The boy's late arrival at the bazaar called "Araby" is his uncle's fault. The boy can't leave for the bazaar until he gets some money. The adults in the story cannot understand the importance of the bazaar because they are unaware of the boy's love for Mangan's sister. The boy doesn't want to go to Araby for his own sake, but rather because he promised to buy Mangan's sister something while there. He is not only suffering from the pangs of young love, but he is also being tortured because his uncle is unusually late to arrive home. At one point his aunt says,
I'm afraid you may put off your bazaar for this night of Our Lord.
The narrator specifies that these were "the short days of winter," which would make it seem more and more impracticable to leave for the bazaar as time went on.
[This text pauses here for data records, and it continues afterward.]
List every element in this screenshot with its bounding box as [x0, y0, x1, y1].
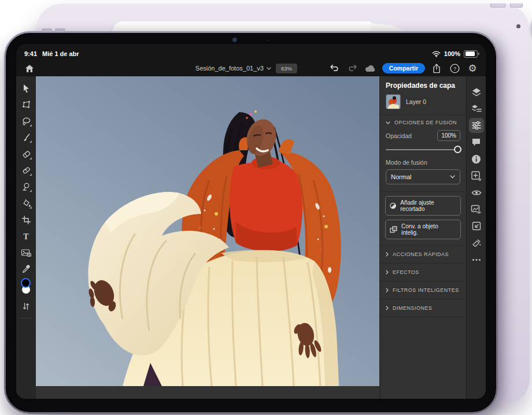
home-icon[interactable]	[23, 62, 36, 75]
tool-bar: T	[16, 76, 36, 399]
foreground-color-chip[interactable]	[21, 278, 31, 288]
status-date: Mié 1 de abr	[42, 50, 79, 57]
eraser-tool[interactable]	[19, 147, 34, 162]
panel-title: Propiedades de capa	[380, 76, 466, 92]
compact-layers-icon[interactable]	[469, 101, 484, 116]
blend-mode-label: Modo de fusión	[386, 159, 427, 166]
more-options-icon[interactable]	[469, 252, 484, 267]
layers-panel-icon[interactable]	[469, 84, 484, 99]
volume-button	[42, 28, 52, 32]
color-chips[interactable]	[19, 278, 34, 298]
undo-icon[interactable]	[328, 62, 341, 75]
svg-text:T: T	[23, 232, 29, 241]
document-title: Sesión_de_fotos_01_v3	[195, 65, 264, 72]
device-mockup: 9:41 Mié 1 de abr 100%	[0, 0, 532, 415]
swap-colors[interactable]	[19, 299, 34, 314]
layer-action-buttons: Añadir ajuste recortado Conv. a objeto i…	[380, 192, 466, 246]
canvas-area[interactable]	[36, 76, 379, 399]
chevron-down-icon	[386, 121, 390, 124]
transform-tool[interactable]	[19, 97, 34, 112]
task-bar	[466, 76, 486, 399]
front-camera	[232, 38, 237, 42]
document-photo[interactable]	[36, 76, 379, 386]
front-sensor	[267, 39, 269, 41]
blend-options-label: OPCIONES DE FUSIÓN	[394, 120, 457, 125]
layer-thumbnail	[386, 94, 401, 109]
help-icon[interactable]: ?	[448, 62, 461, 75]
volume-button	[55, 28, 65, 32]
tool-variant-indicator	[29, 124, 32, 127]
section-label: FILTROS INTELIGENTES	[393, 287, 459, 293]
opacity-value-field[interactable]: 100%	[437, 130, 460, 141]
add-clipped-adjustment-button[interactable]: Añadir ajuste recortado	[385, 196, 461, 216]
add-clipped-adjustment-label: Añadir ajuste recortado	[400, 199, 456, 212]
clone-stamp-tool[interactable]	[19, 179, 34, 194]
section-smart-filters[interactable]: FILTROS INTELIGENTES	[380, 281, 466, 299]
healing-tool[interactable]	[19, 163, 34, 178]
layer-name: Layer 0	[406, 98, 426, 105]
section-quick-actions[interactable]: ACCIONES RÁPIDAS	[380, 246, 466, 264]
layer-row[interactable]: Layer 0	[380, 92, 466, 115]
front-ipad: 9:41 Mié 1 de abr 100%	[4, 31, 498, 414]
blend-mode-value: Normal	[391, 173, 411, 180]
wifi-icon	[432, 50, 441, 57]
rear-mic-dot	[516, 24, 520, 28]
photoshop-app: 9:41 Mié 1 de abr 100%	[16, 44, 486, 399]
chevron-right-icon	[386, 252, 389, 257]
move-tool[interactable]	[19, 81, 34, 96]
opacity-slider-knob[interactable]	[454, 146, 461, 153]
layer-properties-panel: Propiedades de capa Layer 0 OPCIONES	[379, 76, 466, 399]
redo-icon[interactable]	[346, 62, 359, 75]
convert-smart-object-button[interactable]: Conv. a objeto intelig.	[385, 220, 461, 239]
add-layer-icon[interactable]	[469, 168, 484, 183]
share-button[interactable]: Compartir	[382, 63, 425, 74]
crop-tool[interactable]	[19, 212, 34, 227]
ipados-status-bar: 9:41 Mié 1 de abr 100%	[16, 44, 486, 60]
section-dimensions[interactable]: DIMENSIONES	[380, 299, 466, 317]
workspace: T	[16, 76, 486, 399]
section-label: ACCIONES RÁPIDAS	[393, 251, 449, 257]
lasso-tool[interactable]	[19, 114, 34, 129]
type-tool[interactable]: T	[19, 229, 34, 244]
toolbar-divider	[21, 318, 31, 318]
layer-properties-icon[interactable]	[469, 118, 484, 133]
tool-variant-indicator	[29, 140, 32, 143]
chevron-down-icon	[450, 175, 455, 179]
blend-options-header[interactable]: OPCIONES DE FUSIÓN	[380, 115, 466, 128]
fill-tool[interactable]	[19, 196, 34, 211]
opacity-control: Opacidad 100%	[380, 128, 466, 155]
section-label: EFECTOS	[393, 269, 419, 275]
place-photo-tool[interactable]	[19, 245, 34, 260]
section-effects[interactable]: EFECTOS	[380, 264, 466, 281]
settings-gear-icon[interactable]: ⚙	[466, 62, 479, 75]
tool-variant-indicator	[29, 206, 32, 209]
eyedropper-tool[interactable]	[19, 261, 34, 276]
brush-tool[interactable]	[19, 130, 34, 145]
section-label: DIMENSIONES	[393, 305, 433, 311]
comments-icon[interactable]	[469, 135, 484, 150]
battery-percent: 100%	[444, 50, 460, 57]
blend-mode-dropdown[interactable]: Normal	[386, 169, 460, 184]
visibility-eye-icon[interactable]	[469, 185, 484, 200]
cloud-sync-icon[interactable]	[364, 62, 377, 75]
document-info-icon[interactable]	[469, 151, 484, 166]
place-import-icon[interactable]	[469, 218, 484, 234]
smart-object-icon	[390, 226, 397, 233]
svg-text:?: ?	[453, 66, 456, 72]
app-header: Sesión_de_fotos_01_v3 63%	[16, 60, 486, 76]
adjustment-icon	[390, 202, 396, 209]
front-bezel: 9:41 Mié 1 de abr 100%	[6, 33, 496, 412]
export-icon[interactable]	[430, 62, 443, 75]
chevron-down-icon	[267, 67, 271, 70]
clean-brush-icon[interactable]	[469, 235, 484, 250]
chevron-right-icon	[386, 270, 389, 275]
document-title-menu[interactable]: Sesión_de_fotos_01_v3	[195, 65, 271, 72]
blend-mode-control: Modo de fusión Normal	[380, 155, 466, 192]
image-preview-icon[interactable]	[469, 202, 484, 217]
zoom-level-badge[interactable]: 63%	[276, 64, 297, 73]
convert-smart-object-label: Conv. a objeto intelig.	[401, 223, 456, 236]
back-ipad-top-button	[490, 3, 505, 8]
opacity-slider[interactable]	[386, 145, 460, 154]
tool-variant-indicator	[29, 173, 32, 176]
battery-icon	[464, 50, 478, 58]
At nine o'clock I heard my uncle's latchkey in the hall door. I heard him talking to himself and heard the hallstand rocking when it had received the weight of his overcoat. I could interpret these signs. When he was midway through his dinner I asked him to give me the money to go to the bazaar. He had forgotten.
When the narrator says he could interpret these signs, he obviously means that when he hears his uncle talking to himself and hears the hallstand rocking under the weight of the overcoat, he knows his uncle had stayed late at some pub and gotten drunk. His uncle forgot about his promise to give the boy some money to spend at the bazaar. No doubt the boy would ordinarily have realized it was too late and too cold to be leaving at nine o'clock, especially since it might take him another hour to get there. His promise to Mangan's sister makes him feel he has an important quest and must endure all obstacles to fulfill it. The boy prudently endures another delay, waiting until his uncle is midway through his dinner before asking for the money. He hopes the food will make his uncle more sober and therefore easier to deal with. Evidently, the boy has had plenty of experience dealing with his uncle when he has been drinking. Finally, he receives a coin from his inebriated uncle, who insists on reciting The Arab's Farewell to his Steed.
I held a florin tightly in my hand as I strode down Buckingham Street towards the station.
A florin was a British silver coin worth two shillings. The train takes an intolerable amount of time to start and then seems to creep among "ruinous houses" to its destination. The boy arrives at about the time the bazaar is ready to close. It is two minutes to ten.
Nearly all the stalls were closed and the greater part of the hall was in darkness.
The contrast between the reality of the place that calls itself by the exotic name of "Araby" and the boy's expectations is the main point of the story. The boy doesn't have enough money to buy anything, even if all the stalls had been open.
I allowed the two pennies to fall against the sixpence in my pocket.
He pays a shilling to enter this closing bazaar, and most of the remainder of the florin went for train fare. He had only eight cents left to spend on a present for Mangan's sister. One of the few concessions that was still open seemed to be offering nothing but "great jars that stood like eastern guards at either side of the dark entrance to the stall."